BEGIN Extracted records

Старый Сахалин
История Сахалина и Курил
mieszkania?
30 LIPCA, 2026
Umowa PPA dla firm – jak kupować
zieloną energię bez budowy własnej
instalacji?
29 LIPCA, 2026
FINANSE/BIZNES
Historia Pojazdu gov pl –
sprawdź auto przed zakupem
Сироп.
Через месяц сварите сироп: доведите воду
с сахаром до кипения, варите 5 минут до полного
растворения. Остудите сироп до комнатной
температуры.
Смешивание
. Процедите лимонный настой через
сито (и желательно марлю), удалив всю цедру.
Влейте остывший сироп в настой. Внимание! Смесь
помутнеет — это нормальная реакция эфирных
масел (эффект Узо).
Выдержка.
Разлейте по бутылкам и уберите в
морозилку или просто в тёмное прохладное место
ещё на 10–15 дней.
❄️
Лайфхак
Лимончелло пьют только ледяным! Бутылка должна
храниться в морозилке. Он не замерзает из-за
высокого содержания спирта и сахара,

END Extracted records
BEGIN Extracted records

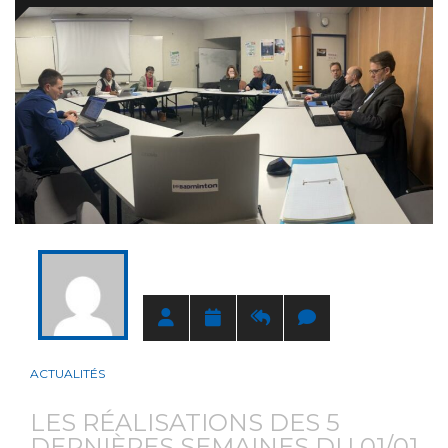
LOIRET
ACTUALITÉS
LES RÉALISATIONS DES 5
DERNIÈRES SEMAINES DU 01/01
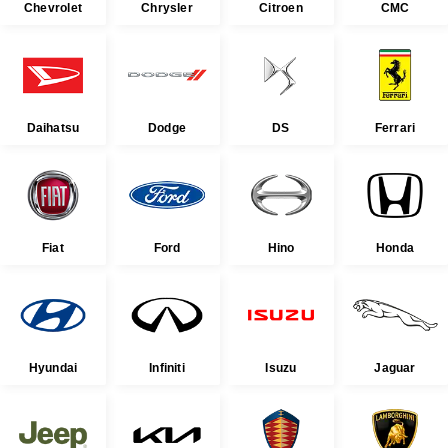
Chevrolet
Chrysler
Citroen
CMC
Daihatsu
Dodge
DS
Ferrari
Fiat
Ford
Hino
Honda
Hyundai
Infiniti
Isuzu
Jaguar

END Extracted records

(Action item)
Your task is to copy each line of the data above that holds "настой".

(Response)
. Процедите лимонный настой через
Влейте остывший сироп в настой. Внимание! Смесь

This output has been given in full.